La razionalità è una bellissima cosa, e spesso ne siamo carenti. L'uomo è un animale razionale, sappiamo, secondo la famosa definizione.
Però l'uomo non è un animale esclusivamente razionale. E' persino irrazionale non riconoscerlo.
Questo razionalismo vulcaniano "fa il giro" e sconfina secondo me nel funzionalismo.
Ma non è l'uomo, che "funziona". Le macchine "funzionano". Gli animali, più o meno, hanno un approccio "funzionale" (in senso evoluzionistico) all'esistenza. Nelle ere si sono selezionate le varianti comportamentali che "funzionano" meglio.
Parlando di relazioni, sono i cani che fanno sesso occasionale e non fanno coppia fissa.
Parlando di defunti, una delle caratteristiche che distinguono l'uomo dagli animali è il culto dei morti.
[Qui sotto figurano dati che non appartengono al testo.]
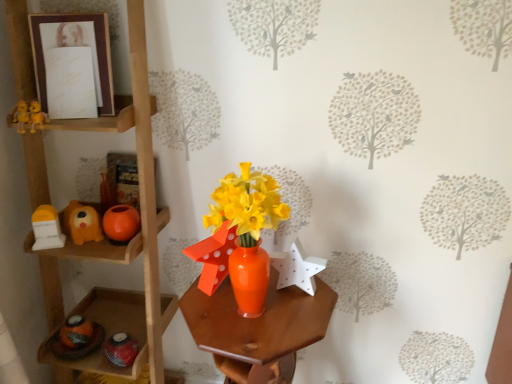 Question: In which direction should I rotate to look at white matte star at center, the first toy viewed from the right?

Choices:
 (A) left
 (B) right

Answer: (B)

Question: Is orange glossy vase at center turned away from matte brown picture frame at upper left?

Choices:
 (A) yes
 (B) no

Answer: (B)

Question: Does orange glossy vase at center appear on the right side of matte brown picture frame at upper left?

Choices:
 (A) yes
 (B) no

Answer: (A)

Question: Is orange glossy vase at center touching matte brown picture frame at upper left?

Choices:
 (A) yes
 (B) no

Answer: (B)

Question: Considering the relative positions of orange glossy vase at center and matte brown picture frame at upper left in the image provided, is orange glossy vase at center behind matte brown picture frame at upper left?

Choices:
 (A) yes
 (B) no

Answer: (B)

Question: Is orange glossy vase at center smaller than matte brown picture frame at upper left?

Choices:
 (A) no
 (B) yes

Answer: (A)

Question: From the image's perspective, is orange glossy vase at center on top of matte brown picture frame at upper left?

Choices:
 (A) yes
 (B) no

Answer: (B)

Question: Does matte orange dog at left, positioned as the third toy in right-to-left order, turn towards white matte star at center, the first toy viewed from the right?

Choices:
 (A) yes
 (B) no

Answer: (B)

Question: From a real-world perspective, is matte orange dog at left, positioned as the third toy in right-to-left order, positioned under white matte star at center, the first toy viewed from the right, based on gravity?

Choices:
 (A) no
 (B) yes

Answer: (A)

Question: Is matte orange dog at left, the first toy when ordered from left to right, outside white matte star at center, the first toy viewed from the right?

Choices:
 (A) yes
 (B) no

Answer: (A)

Question: Is matte orange dog at left, positioned as the third toy in right-to-left order, further to the viewer compared to white matte star at center, the first toy viewed from the right?

Choices:
 (A) yes
 (B) no

Answer: (A)

Question: From the image's perspective, is matte orange dog at left, the first toy when ordered from left to right, over white matte star at center, the first toy viewed from the right?

Choices:
 (A) yes
 (B) no

Answer: (A)

Question: Would you say matte orange dog at left, positioned as the third toy in right-to-left order, contains white matte star at center, which is counted as the third toy, starting from the left?

Choices:
 (A) yes
 (B) no

Answer: (B)

Question: Can you confirm if orange matte ball at left, acting as the 2th toy starting from the left, is positioned to the right of matte brown picture frame at upper left?

Choices:
 (A) no
 (B) yes

Answer: (B) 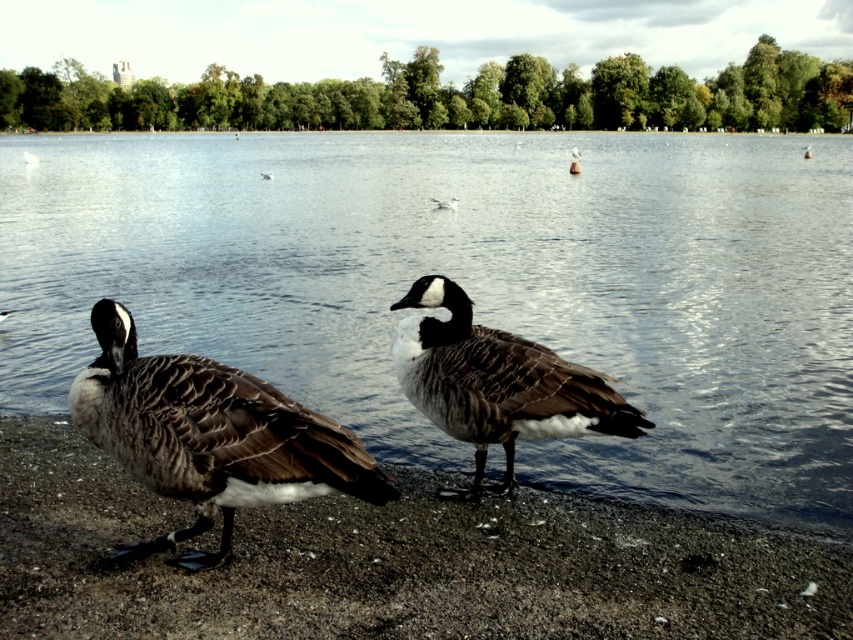 You are a birdwatcher observing the scene. You notice the smooth water at center and the dark brown feathered duck at center. Which object is positioned higher in the image?

The smooth water at center is above the dark brown feathered duck at center, so the smooth water at center is positioned higher in the image.

You are a photographer trying to capture a clear photo of the white feathered bird at center and the brown feathered goose at lower left. Since you want both birds to be in focus, which one should you focus on first to ensure the other is also in focus?

The brown feathered goose at lower left is behind the white feathered bird at center. To ensure both are in focus, you should focus on the brown feathered goose at lower left first, as it is farther away, allowing the depth of field to cover both birds.

You are a photographer trying to capture the white feathered duck at center and the smooth water at center in a single shot. Based on their positions, which object would appear closer to the camera in the photo?

The smooth water at center appears closer to the camera because it is taller than the white feathered duck at center in the scene. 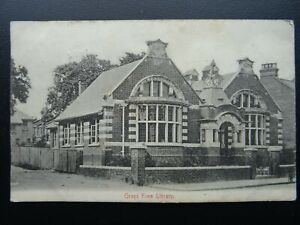 In order to click on entry in this screenshot , I will do `click(229, 146)`. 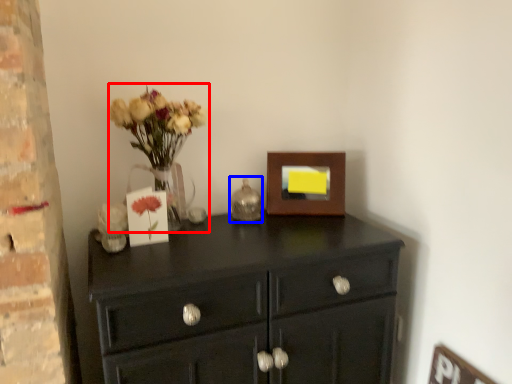 Question: Which point is further to the camera, floral arrangement (highlighted by a red box) or candle holder (highlighted by a blue box)?

Choices:
 (A) floral arrangement
 (B) candle holder

Answer: (B)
Gli animali non seppelliscono nessuno, non è nemmeno detto che "capiscano" il concetto di morte.
Persino in Civilization, per buttarla sul nerd caro ai razionalisti, una delle prime scoperte delle varie civiltà è il cerimonial burial.
L'uomo da quando esiste il mondo vive anche di "riti di passaggio". La morte è forse il rito per eccellenza, ma per moltissime culture lo sono anche il fidanzamento e il matrimonio.
Mi pare che un razionalismo spinto, esclusivo, che diventa funzionalismo finisca per disumanizzare l'uomo.

Tra l'altro questo razionalismo a volte viene meno: nelle discussioni sull'aborto, una ovvietà come il fatto che l'aborto sia sopprimere una vita umana (il feto è vivo? sì; il feto è un feto di essere umano? sì), senza che questo abbia alcuna implicazione o sottointeso riguardo alla liceità o meno (ci sono varie forme di soppressione della vita umana che sono legali, dalle guerre alla legittima difesa alla pena di morte, in alcune culture e legislazioni anche l'eutanasia), provoca solitamente nei "vulcaniani" grandi arrabbiature e grande scandalo. Si sa, i "vulcaniani" sono anticlericali, non si può prendere una posizione razionale se la sostiene la Chiesa.
Inoltre a me pare che un razionalismo funzionalista sia pericolosamente pendente verso l'egoismo. La massimizzazione della "funzione di utilità" personale spesso confligge con quella altrui. Credo di averne già scritto: la massima utilità nella salvaguardia dell'ambiente, per me personalmente, è che io faccia quello che voglio e inquini quanto voglio, mentre tutti gli altri facciano le rinunce necessarie. La massima utilità nella politica fiscale è che io paghi pochissime tasse (o le evada), tutti gli altri paghino quanto serve a far trovare a tutti (me compreso) servizi statali che funzionano.
Per superare questo egoismo bisogna includere anche gli "altri" nella "funzione di utilità", ma è un passaggio più "ideale" che razionale, specie se il singolo si trova in una posizione di privilegio a cui è difficile rinunciare per una utilità collettiva.